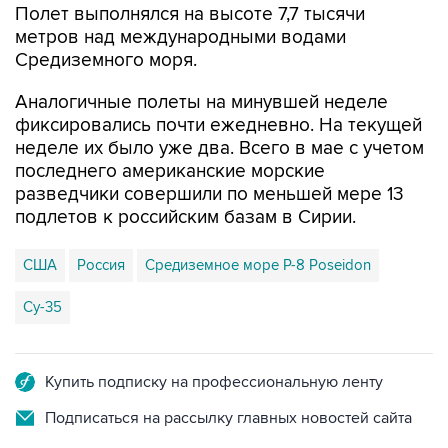
Средиземного моря.
Аналогичные полеты на минувшей неделе
фиксировались почти ежедневно. На текущей
неделе их было уже два. Всего в мае с учетом
последнего американские морские
разведчики совершили по меньшей мере 13
подлетов к российским базам в Сирии.
США
Россия
Средиземное море P-8 Poseidon
Су-35
Купить подписку на профессиональную ленту
Подписаться на рассылку главных новостей сайта
Получать оперативные новости в официальном
канале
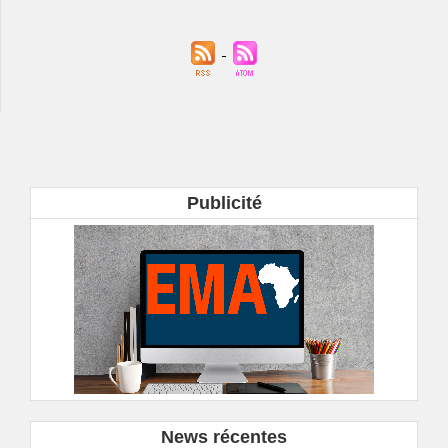
Publicité
News récentes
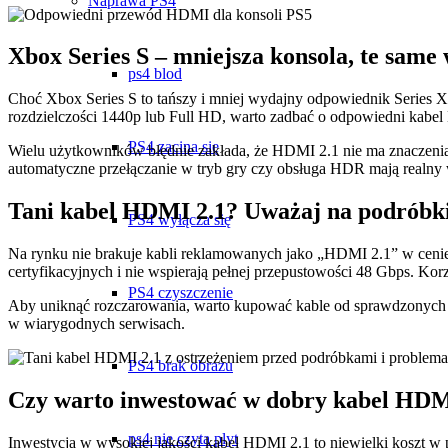
Naprawa PS4
Xbox Series S – mniejsza konsola, te sam
ps4 blod
Choć Xbox Series S to tańszy i mniej wydajny odpowiednik Series X,
rozdzielczości 1440p lub Full HD, warto zadbać o odpowiedni kabe
PS4 zacina się
Wielu użytkowników błędnie zakłada, że HDMI 2.1 nie ma znaczenia 
automatyczne przełączanie w tryb gry czy obsługa HDR mają realny w
Tani kabel HDMI 2.1? Uważaj na podróbk
PS4 wyłącza się
Na rynku nie brakuje kabli reklamowanych jako „HDMI 2.1” w cenie
certyfikacyjnych i nie wspierają pełnej przepustowości 48 Gbps. K
PS4 czyszczenie
Aby uniknąć rozczarowania, warto kupować kable od sprawdzonych 
w wiarygodnych serwisach.
PS4 brak obrazu
Czy warto inwestować w dobry kabel HD
ps4 nie czyta plyt
Inwestycja w wysokiej jakości kabel HDMI 2.1 to niewielki koszt w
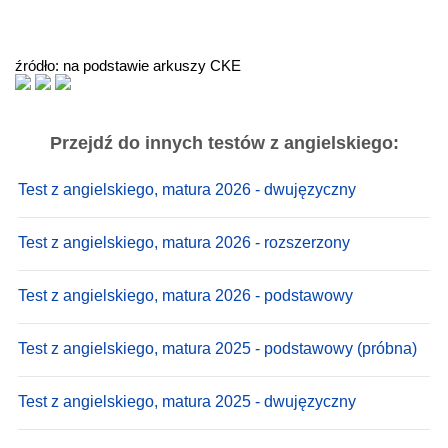
źródło: na podstawie arkuszy CKE
Przejdź do innych testów z angielskiego:
Test z angielskiego, matura 2026 - dwujęzyczny
Test z angielskiego, matura 2026 - rozszerzony
Test z angielskiego, matura 2026 - podstawowy
Test z angielskiego, matura 2025 - podstawowy (próbna)
Test z angielskiego, matura 2025 - dwujęzyczny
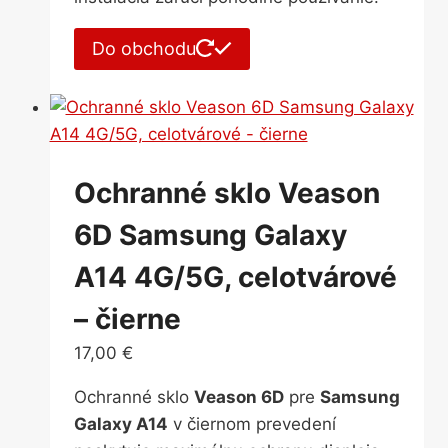
Do obchodu
Ochranné sklo Veason
6D Samsung Galaxy
A14 4G/5G, celotvárové
– čierne
17,00
€
Ochranné sklo
Veason 6D
pre
Samsung
Galaxy A14
v čiernom prevedení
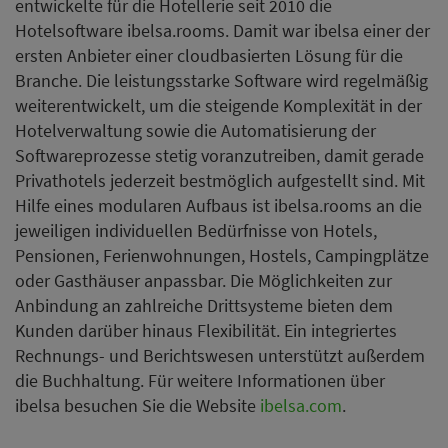
entwickelte für die Hotellerie seit 2010 die
Hotelsoftware ibelsa.rooms. Damit war ibelsa einer der
ersten Anbieter einer cloudbasierten Lösung für die
Branche. Die leistungsstarke Software wird regelmäßig
weiterentwickelt, um die steigende Komplexität in der
Hotelverwaltung sowie die Automatisierung der
Softwareprozesse stetig voranzutreiben, damit gerade
Privathotels jederzeit bestmöglich aufgestellt sind. Mit
Hilfe eines modularen Aufbaus ist ibelsa.rooms an die
jeweiligen individuellen Bedürfnisse von Hotels,
Pensionen, Ferienwohnungen, Hostels, Campingplätze
oder Gasthäuser anpassbar. Die Möglichkeiten zur
Anbindung an zahlreiche Drittsysteme bieten dem
Kunden darüber hinaus Flexibilität. Ein integriertes
Rechnungs- und Berichtswesen unterstützt außerdem
die Buchhaltung. Für weitere Informationen über
ibelsa besuchen Sie die Website
ibelsa.com
.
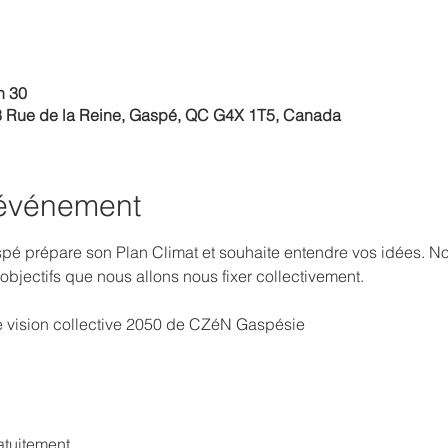
h 30
3 Rue de la Reine, Gaspé, QC G4X 1T5, Canada
'événement
 prépare son Plan Climat et souhaite entendre vos idées. Nou
objectifs que nous allons nous fixer collectivement.
ne vision collective 2050 de CZéN Gaspésie
atuitement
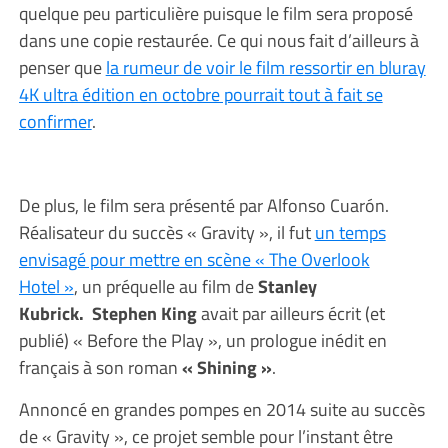
quelque peu particulière puisque le film sera proposé
dans une copie restaurée. Ce qui nous fait d’ailleurs à
penser que
la rumeur de voir le film ressortir en bluray
4K ultra édition en octobre pourrait tout à fait se
confirmer
.
De plus, le film sera présenté par Alfonso Cuarón.
Réalisateur du succès « Gravity », il fut
un temps
envisagé pour mettre en scène « The Overlook
Hotel »
, un préquelle au film de
Stanley
Kubrick.
Stephen King
avait par ailleurs écrit (et
publié) « Before the Play », un prologue inédit en
français à son roman
« Shining »
.
Annoncé en grandes pompes en 2014 suite au succès
de « Gravity », ce projet semble pour l’instant être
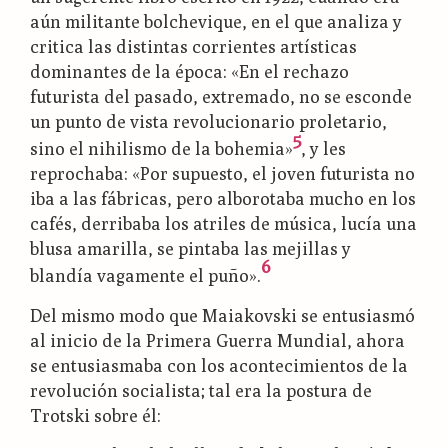
aún militante bolchevique, en el que analiza y
critica las distintas corrientes artísticas
dominantes de la época: «En el rechazo
futurista del pasado, extremado, no se esconde
un punto de vista revolucionario proletario,
5
sino el nihilismo de la bohemia»
, y les
reprochaba: «Por supuesto, el joven futurista no
iba a las fábricas, pero alborotaba mucho en los
cafés, derribaba los atriles de música, lucía una
blusa amarilla, se pintaba las mejillas y
6
blandía vagamente el puño».
Del mismo modo que Maiakovski se entusiasmó
al inicio de la Primera Guerra Mundial, ahora
se entusiasmaba con los acontecimientos de la
revolución socialista; tal era la postura de
Trotski sobre él:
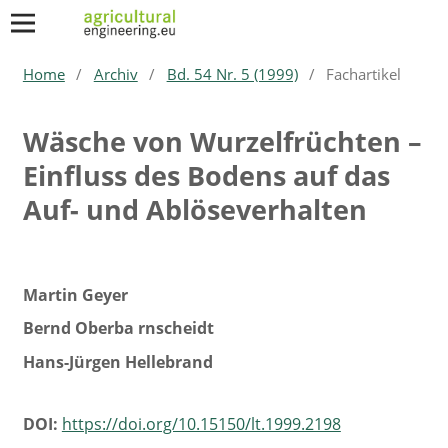
Home
/
Archiv
/
Bd. 54 Nr. 5 (1999)
/
Fachartikel
Wäsche von Wurzelfrüchten –
Einfluss des Bodens auf das
Auf- und Ablöseverhalten
Martin Geyer
Bernd Oberba rnscheidt
Hans-Jürgen Hellebrand
DOI:
https://doi.org/10.15150/lt.1999.2198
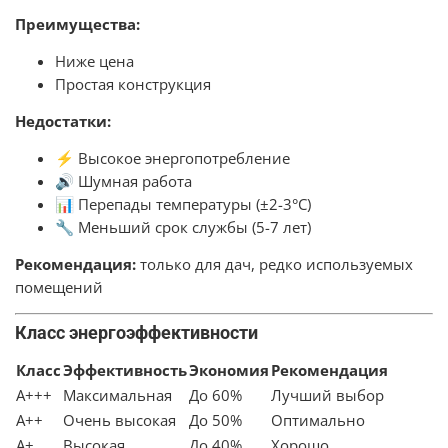
Преимущества:
Ниже цена
Простая конструкция
Недостатки:
⚡ Высокое энергопотребление
🔊 Шумная работа
📊 Перепады температуры (±2-3°C)
🔧 Меньший срок службы (5-7 лет)
Рекомендация:
только для дач, редко используемых
помещений
Класс энергоэффективности
Класс
Эффективность
Экономия
Рекомендация
A+++
Максимальная
До 60%
Лучший выбор
A++
Очень высокая
До 50%
Оптимально
A+
Высокая
До 40%
Хорошо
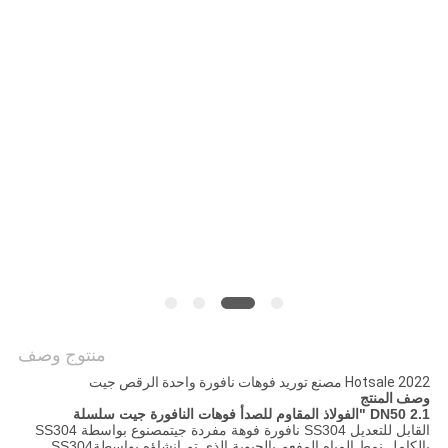
PRIVACY
POLICY
منتوج وصف
2022 Hotsale مصنع توريد فوهات نافورة واحدة الرقص جيت
وصف المنتج
1.
DN50 2 "الفولاذ المقاوم للصدأ فوهات النافورة جيت سلسلة
ال
قابل للتعديل SS304 نافورة فوهة مفردة جيت
مصنوع بواسطة SS304
بالكامل.نمط المياه المفعم بالحيوية الذي تم إنشاؤه بواسطة
SS304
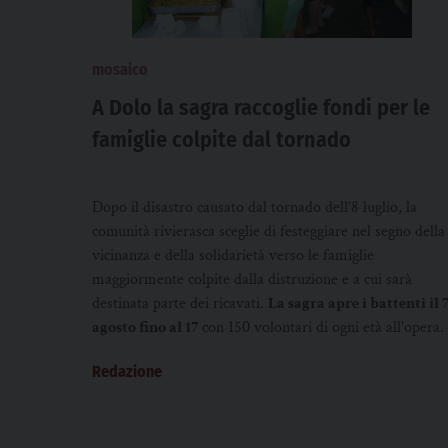
mosaico
A Dolo la sagra raccoglie fondi per le
famiglie colpite dal tornado
Dopo il disastro causato dal tornado dell’8 luglio, la
comunità rivierasca sceglie di festeggiare nel segno della
vicinanza e della solidarietà verso le famiglie
maggiormente colpite dalla distruzione e a cui sarà
destinata parte dei ricavati.
La sagra apre i battenti il 
agosto fino al 17
con 150 volontari di ogni età all'opera.
Redazione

**Brief**
Please return the material above only from the line that holds "quelque peu particulière" through the line that holds "بالكامل.نمط المياه المفعم", exactly as it stands, ends included and pictures omitted.

**Answer for the task**
quelque peu particulière puisque le film sera proposé
dans une copie restaurée. Ce qui nous fait d’ailleurs à
penser que
la rumeur de voir le film ressortir en bluray
4K ultra édition en octobre pourrait tout à fait se
confirmer
.
De plus, le film sera présenté par Alfonso Cuarón.
Réalisateur du succès « Gravity », il fut
un temps
envisagé pour mettre en scène « The Overlook
Hotel »
, un préquelle au film de
Stanley
Kubrick.
Stephen King
avait par ailleurs écrit (et
publié) « Before the Play », un prologue inédit en
français à son roman
« Shining »
.
Annoncé en grandes pompes en 2014 suite au succès
de « Gravity », ce projet semble pour l’instant être
aún militante bolchevique, en el que analiza y
critica las distintas corrientes artísticas
dominantes de la época: «En el rechazo
futurista del pasado, extremado, no se esconde
un punto de vista revolucionario proletario,
5
sino el nihilismo de la bohemia»
, y les
reprochaba: «Por supuesto, el joven futurista no
iba a las fábricas, pero alborotaba mucho en los
cafés, derribaba los atriles de música, lucía una
blusa amarilla, se pintaba las mejillas y
6
blandía vagamente el puño».
Del mismo modo que Maiakovski se entusiasmó
al inicio de la Primera Guerra Mundial, ahora
se entusiasmaba con los acontecimientos de la
revolución socialista; tal era la postura de
Trotski sobre él:
Home
/
Archiv
/
Bd. 54 Nr. 5 (1999)
/
Fachartikel
Wäsche von Wurzelfrüchten –
Einfluss des Bodens auf das
Auf- und Ablöseverhalten
Martin Geyer
Bernd Oberba rnscheidt
Hans-Jürgen Hellebrand
DOI:
https://doi.org/10.15150/lt.1999.2198
Преимущества:
Ниже цена
Простая конструкция
Недостатки:
⚡ Высокое энергопотребление
🔊 Шумная работа
📊 Перепады температуры (±2-3°C)
🔧 Меньший срок службы (5-7 лет)
Рекомендация:
только для дач, редко используемых
помещений
Класс энергоэффективности
Класс
Эффективность
Экономия
Рекомендация
A+++
Максимальная
До 60%
Лучший выбор
A++
Очень высокая
До 50%
Оптимально
A+
Высокая
До 40%
Хорошо
PRIVACY
POLICY
منتوج وصف
2022 Hotsale مصنع توريد فوهات نافورة واحدة الرقص جيت
وصف المنتج
1.
DN50 2 "الفولاذ المقاوم للصدأ فوهات النافورة جيت سلسلة
ال
قابل للتعديل SS304 نافورة فوهة مفردة جيت
مصنوع بواسطة SS304
بالكامل.نمط المياه المفعم بالحيوية الذي تم إنشاؤه بواسطة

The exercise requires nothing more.